Estes opositores são os Negociantes [comerciantes] mais ricos, mais poderosos e mais temíveis aos Suplicantes e à Praça [comércio e população] inteira, pela grande roda de amigos opulentos.

V. Exª. conhece bem, que se as carnes do Rio Grande não têm chegado perfeitas, nas desordenadas negociações de Manoel Pinto da Silva, são por defeitos pessoais, não provenientes das carnes. Conhece também V. Exª. que, sem a liberdade do sal, não se pode salgar carnes e couros, [...]; mas, se estes Contratadores do Sal, estes gigantes da avareza, não podem ser contestados: os Suplicantes ficarão satisfeitos em arrematarem, desde já, os Contratos do Sal do Rio Grande e Santa Catarina e quebrarem estas algemas cruéis à felicidade pública.
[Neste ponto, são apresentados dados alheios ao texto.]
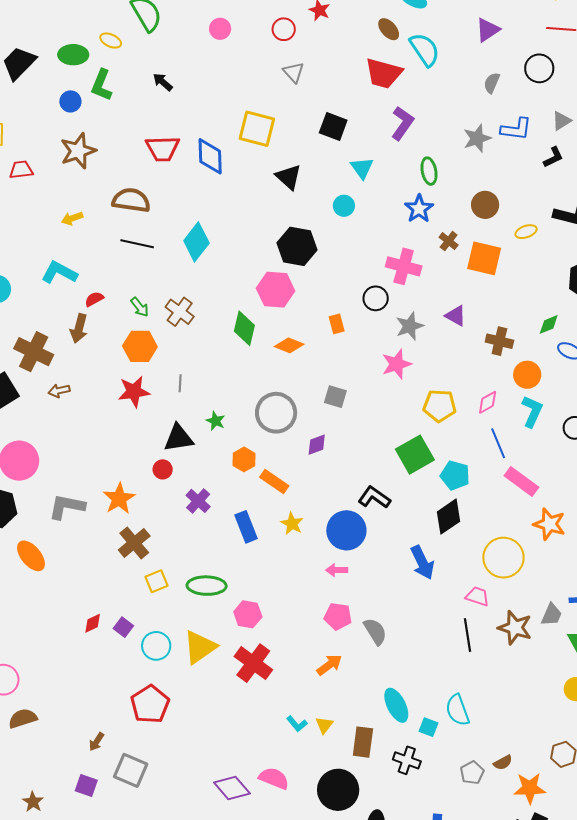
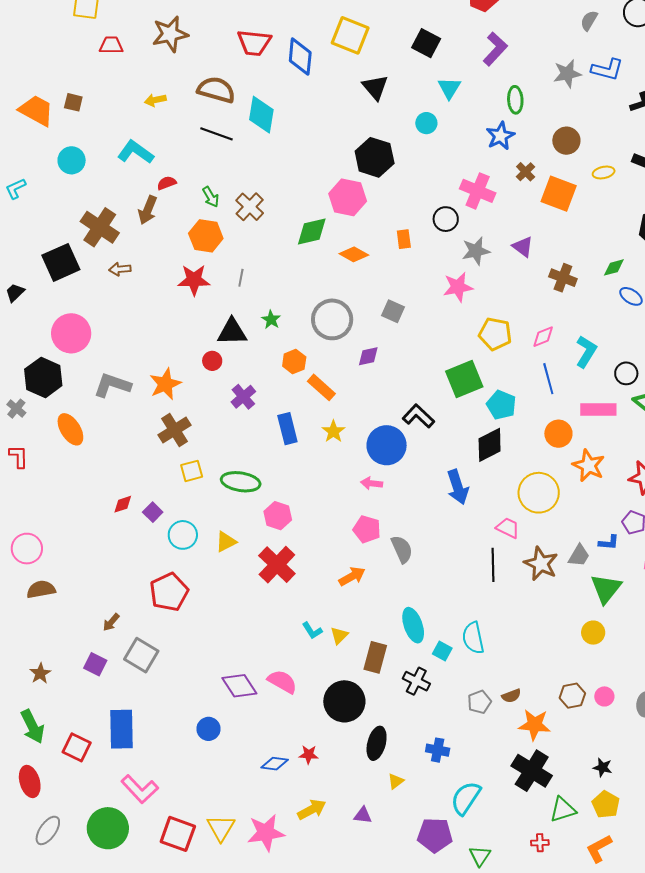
cyan diamond: (196, 242) -> (261, 115), moved, turned -36
green diamond: (244, 328) -> (312, 232), turned 56
orange circle: (527, 375) -> (558, 434), moved
pink rectangle: (521, 481) -> (598, 410), moved, turned -44
yellow triangle: (200, 647) -> (226, 542), size x0.6

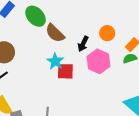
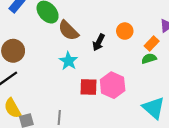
pink hexagon: (98, 61) -> (113, 85), moved
red square: (65, 71) -> (89, 87), moved

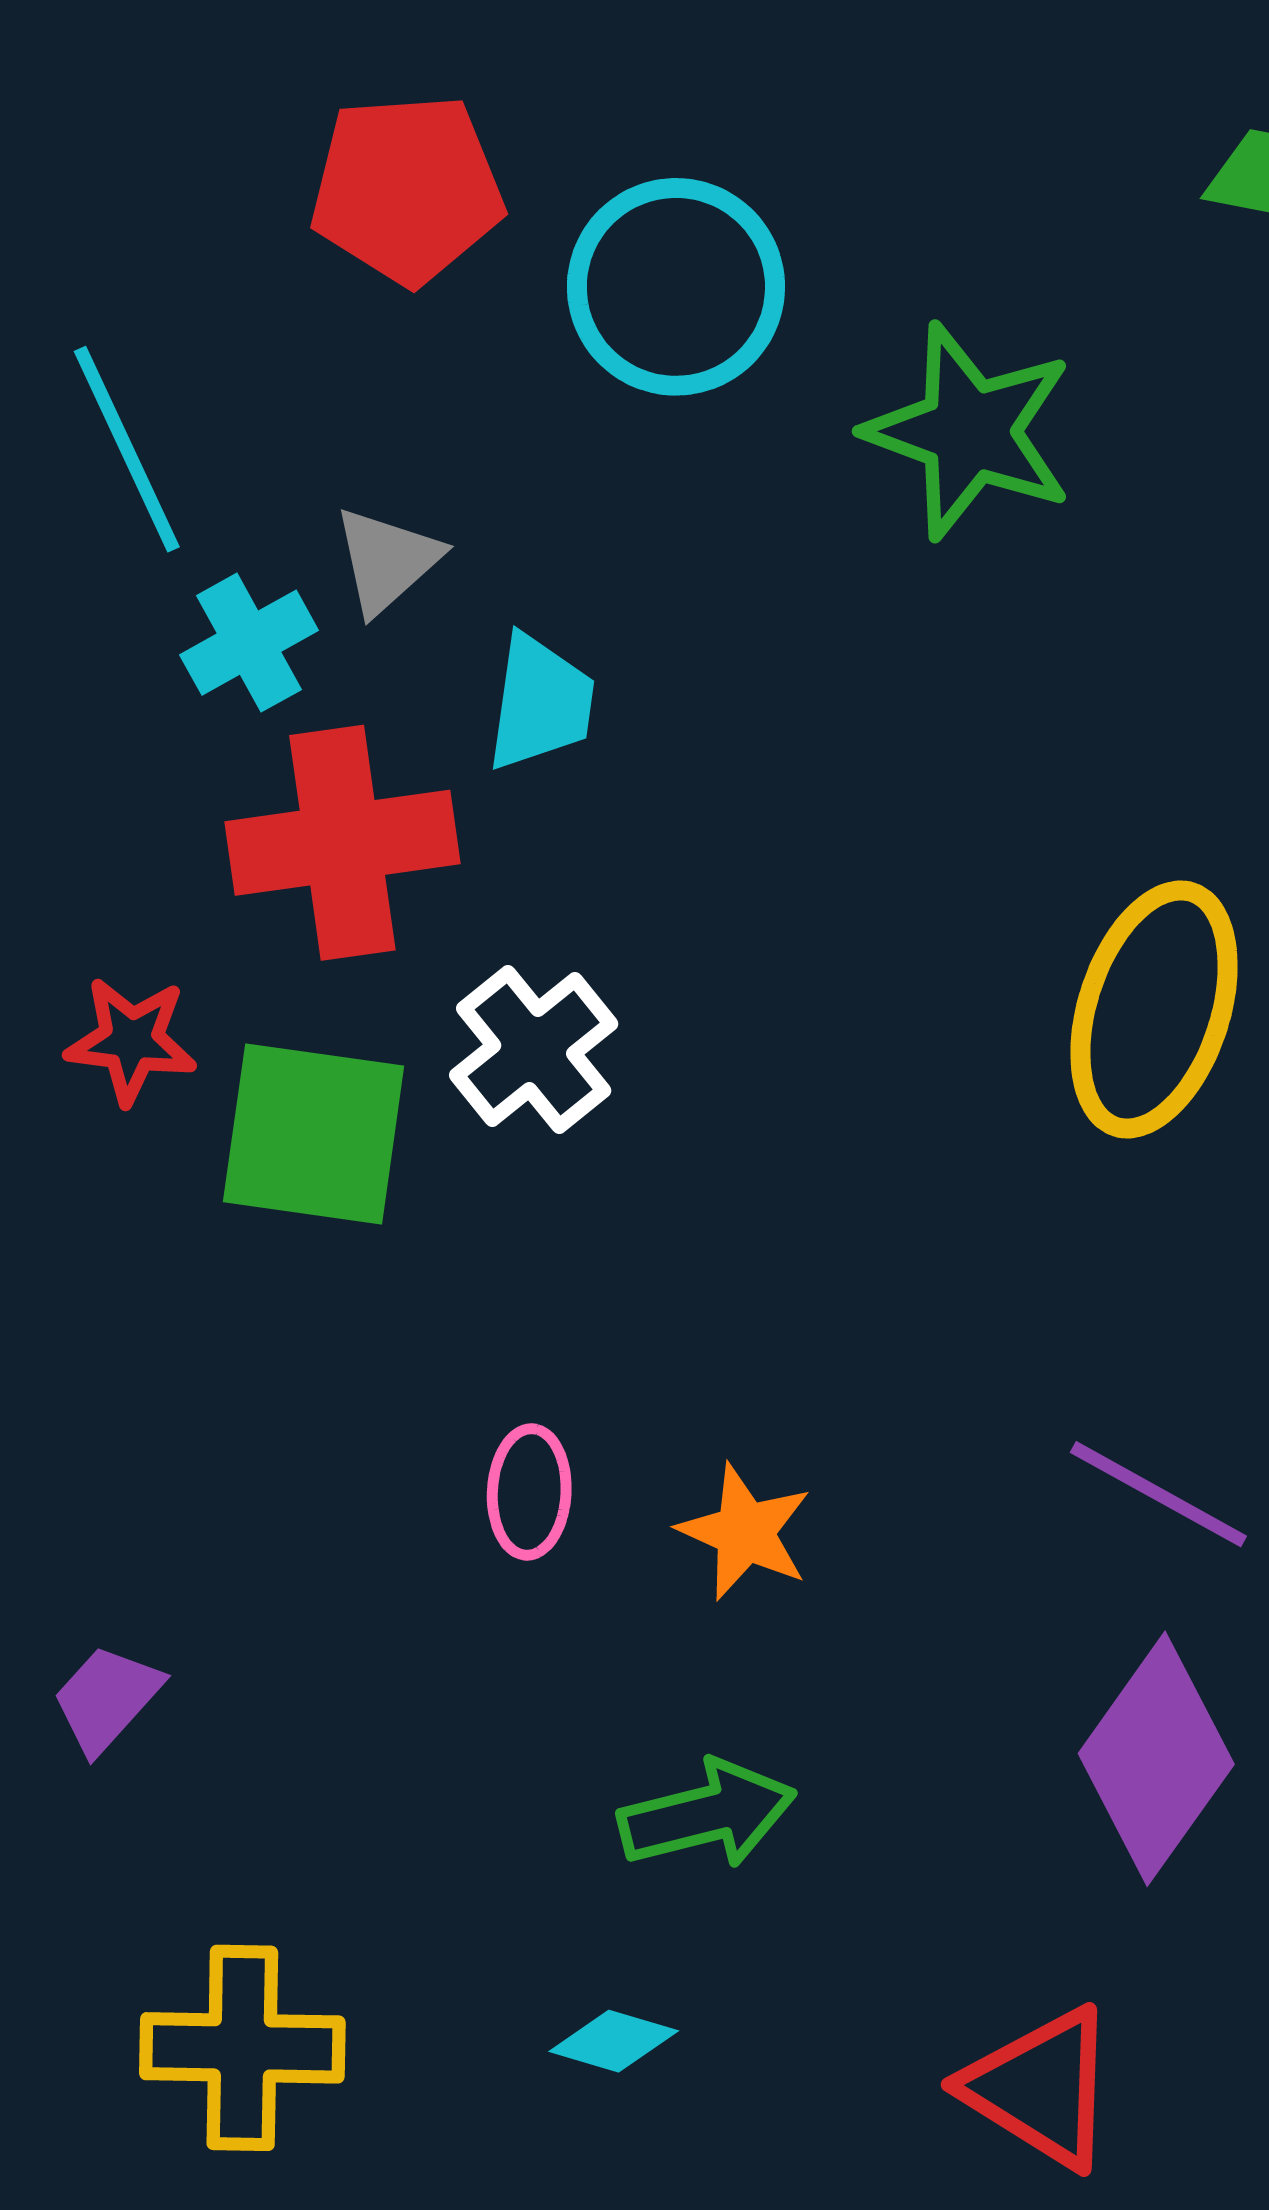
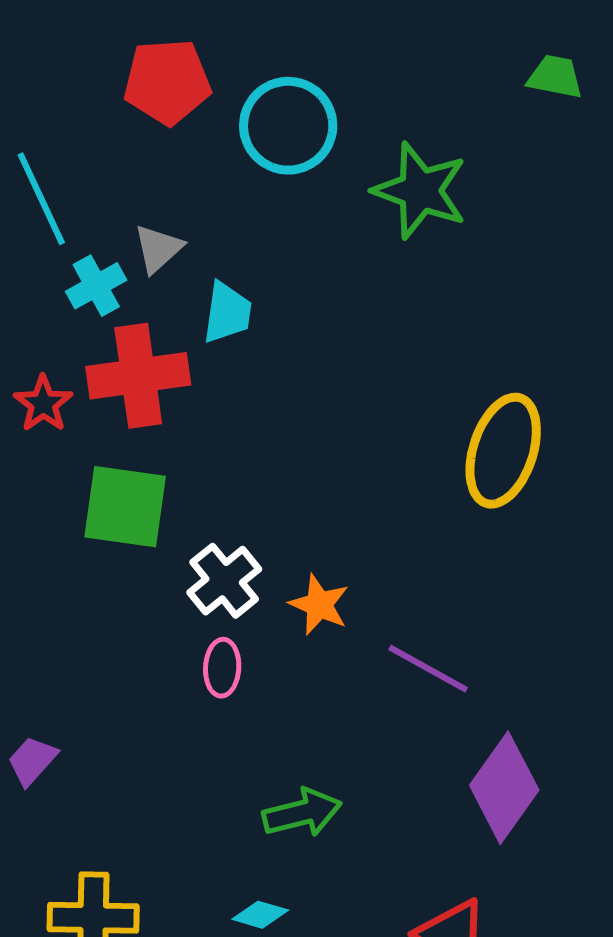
red star: (131, 1041) -> (43, 404), moved, turned 30
white cross: (534, 1050) -> (224, 581), moved
purple line: (1158, 1494) -> (428, 669), moved
orange star: (745, 1532) -> (319, 605), moved

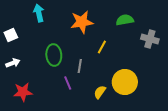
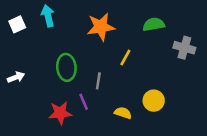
white square: (11, 35) -> (17, 24), moved
yellow circle: (125, 82) -> (154, 101), size x0.7
red star: (23, 92) -> (60, 113), moved
yellow semicircle: (100, 92) -> (123, 113), turned 72

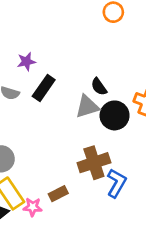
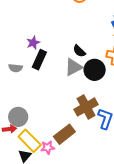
purple star: (26, 62) -> (33, 43), moved
brown rectangle: (58, 194) -> (64, 134), size x1.5

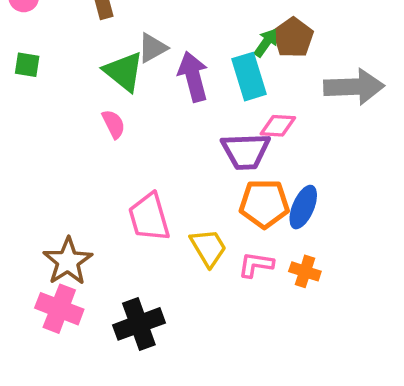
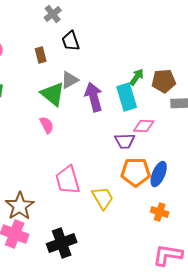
brown pentagon: (293, 38) -> (164, 81), moved, turned 30
purple trapezoid: (246, 151) -> (125, 141), size x0.7
pink L-shape: (256, 265) -> (168, 255), moved, size x1.4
E se nem isto pode ser: decida V. Exª, pelo seu raríssimo e conhecido zelo, por nos dar livre um Navio carregado de sal por ano, e que vá daqui [Lisboa] com direção à Feitoria, que os Suplicantes querem estabelecer na Sesmaria que tem pedido a S. Majestade, em diverso requerimento [...]”.

 
                                                                                                                                                                                                        Continua...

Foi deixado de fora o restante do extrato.